Methods: This retrospective study included 22 women with clinical stage IA endometrial cancer, who underwent laparoscopic surgery at our hospital between April 2018 and December 2020. We avoid the use of uterine manipulators at our hospital to minimize the risk of cancer cell dissemination and prefer natural orifice transluminal endoscopic surgery, which involves insertion of trocars into the posterior vaginal fornix to achieve uterine traction. We recorded the operation time, estimated blood loss, number of extirpated lymph nodes, surgery-induced complications, and safety of trocar insertion into the posterior vaginal fornix.

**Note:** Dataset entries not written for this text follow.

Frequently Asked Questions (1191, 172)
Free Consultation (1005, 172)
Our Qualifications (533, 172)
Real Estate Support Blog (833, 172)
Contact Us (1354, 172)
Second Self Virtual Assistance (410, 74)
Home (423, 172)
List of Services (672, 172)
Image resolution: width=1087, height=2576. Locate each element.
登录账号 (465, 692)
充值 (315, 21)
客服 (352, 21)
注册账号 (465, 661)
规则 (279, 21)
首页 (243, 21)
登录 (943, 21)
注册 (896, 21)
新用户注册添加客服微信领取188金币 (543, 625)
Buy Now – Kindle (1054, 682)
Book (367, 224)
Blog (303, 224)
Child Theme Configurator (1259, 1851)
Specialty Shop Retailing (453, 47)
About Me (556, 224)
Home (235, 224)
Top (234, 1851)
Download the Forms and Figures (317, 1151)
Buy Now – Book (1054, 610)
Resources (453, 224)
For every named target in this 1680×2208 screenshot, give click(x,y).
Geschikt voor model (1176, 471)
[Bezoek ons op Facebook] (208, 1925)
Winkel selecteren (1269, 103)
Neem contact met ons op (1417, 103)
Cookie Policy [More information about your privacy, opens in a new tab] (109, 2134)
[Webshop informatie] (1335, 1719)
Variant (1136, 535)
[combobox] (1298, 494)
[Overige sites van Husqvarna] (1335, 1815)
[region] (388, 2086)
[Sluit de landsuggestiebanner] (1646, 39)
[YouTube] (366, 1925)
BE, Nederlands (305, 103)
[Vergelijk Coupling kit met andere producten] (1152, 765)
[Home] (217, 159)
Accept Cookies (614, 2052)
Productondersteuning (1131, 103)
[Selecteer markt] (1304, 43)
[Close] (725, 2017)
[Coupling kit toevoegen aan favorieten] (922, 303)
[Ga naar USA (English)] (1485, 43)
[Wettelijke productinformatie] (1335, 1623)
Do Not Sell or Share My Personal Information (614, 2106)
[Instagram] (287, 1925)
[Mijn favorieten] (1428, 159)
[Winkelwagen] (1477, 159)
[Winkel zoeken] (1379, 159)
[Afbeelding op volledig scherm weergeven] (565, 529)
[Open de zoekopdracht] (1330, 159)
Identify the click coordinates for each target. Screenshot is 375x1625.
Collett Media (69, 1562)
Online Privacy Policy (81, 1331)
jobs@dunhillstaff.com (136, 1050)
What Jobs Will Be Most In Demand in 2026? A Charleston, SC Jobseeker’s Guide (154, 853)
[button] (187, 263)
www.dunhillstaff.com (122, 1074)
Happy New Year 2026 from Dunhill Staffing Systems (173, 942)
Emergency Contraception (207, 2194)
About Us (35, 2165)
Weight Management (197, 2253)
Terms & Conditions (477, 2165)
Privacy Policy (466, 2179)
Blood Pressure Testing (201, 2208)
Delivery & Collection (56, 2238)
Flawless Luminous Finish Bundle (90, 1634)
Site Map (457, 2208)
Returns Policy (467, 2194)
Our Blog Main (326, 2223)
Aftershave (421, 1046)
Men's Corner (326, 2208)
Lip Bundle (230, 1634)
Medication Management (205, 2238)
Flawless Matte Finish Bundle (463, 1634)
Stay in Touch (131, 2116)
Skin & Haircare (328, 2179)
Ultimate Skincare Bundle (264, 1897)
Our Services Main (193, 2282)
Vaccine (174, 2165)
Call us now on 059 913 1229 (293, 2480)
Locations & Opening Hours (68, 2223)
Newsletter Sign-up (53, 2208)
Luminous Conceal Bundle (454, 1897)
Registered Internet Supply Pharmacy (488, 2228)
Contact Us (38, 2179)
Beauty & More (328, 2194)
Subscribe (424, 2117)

Results: All 22 women underwent bilateral salpingo-oophorectomy; pelvic lymphadenectomy was performed in 16 women. The median operation time was 218.5 (range 166-299) min in women who underwent additional pelvic lymphadenectomy and 109 (range 93-153) min in women who did not undergo pelvic lymphadenectomy. The median estimated blood loss was 50 (range 5-280) mL in operations with additional pelvic lymphadenectomy and 12.5 (range 5-27) mL in operations without pelvic lymphadenectomy. The median number of lymph nodes resected in the pelvic lymphadenectomy group was 23.5. All procedures were successfully performed without additional transabdominal trocar insertion. No intraoperative complications occurred, and no patient required conversion to laparotomy.

Conclusion: Laparoscopic surgery for endometrial cancer with trocar insertion into the posterior vaginal fornix was safe with regard to short-term outcomes.